- [Data extracted from a collection]:
::::
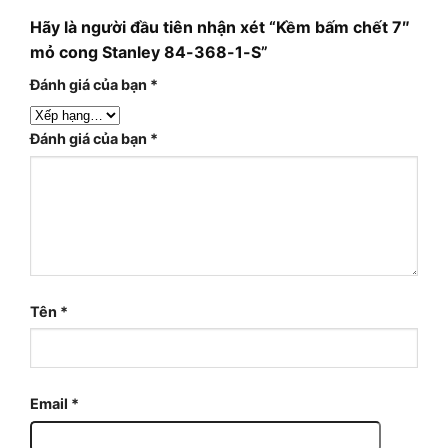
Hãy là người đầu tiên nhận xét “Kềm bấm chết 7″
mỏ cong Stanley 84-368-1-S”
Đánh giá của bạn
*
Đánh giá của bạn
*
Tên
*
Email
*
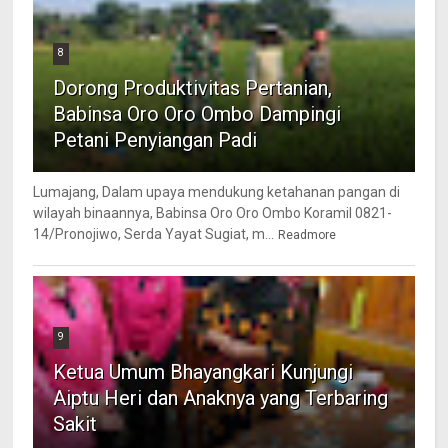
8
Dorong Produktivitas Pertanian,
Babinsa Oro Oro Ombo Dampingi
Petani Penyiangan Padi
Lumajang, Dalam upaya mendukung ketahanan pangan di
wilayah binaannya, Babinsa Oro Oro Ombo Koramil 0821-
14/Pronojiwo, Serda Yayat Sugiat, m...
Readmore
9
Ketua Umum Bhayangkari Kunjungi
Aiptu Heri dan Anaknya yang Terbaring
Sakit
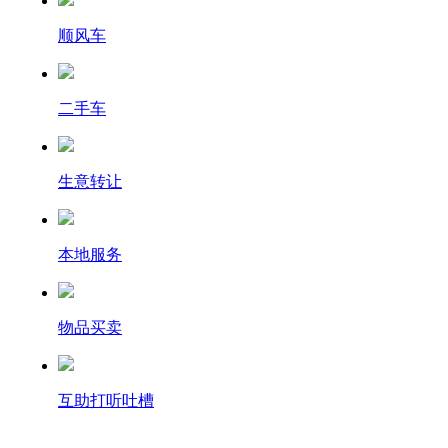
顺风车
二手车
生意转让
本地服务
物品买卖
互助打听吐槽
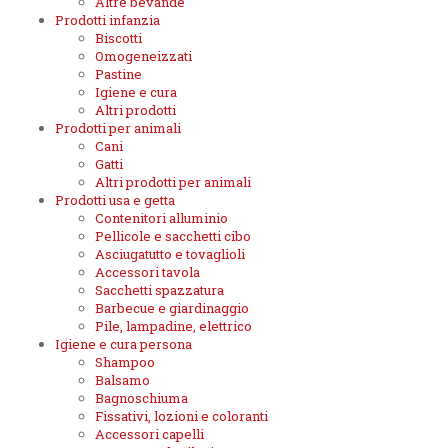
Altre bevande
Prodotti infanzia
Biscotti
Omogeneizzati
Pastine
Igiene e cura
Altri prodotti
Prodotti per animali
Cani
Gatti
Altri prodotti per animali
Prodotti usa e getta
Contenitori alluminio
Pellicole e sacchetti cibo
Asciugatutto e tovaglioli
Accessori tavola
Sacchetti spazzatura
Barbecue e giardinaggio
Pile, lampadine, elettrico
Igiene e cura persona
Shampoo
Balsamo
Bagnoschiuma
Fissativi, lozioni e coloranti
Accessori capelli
::::
- [EXERCISE INSTRUCTIONS]: Lines from the entries that contain the string "Altri" must be found and copied.

- [OUTPUT FOR THIS EXERCISE]:
Altri prodotti
Altri prodotti per animali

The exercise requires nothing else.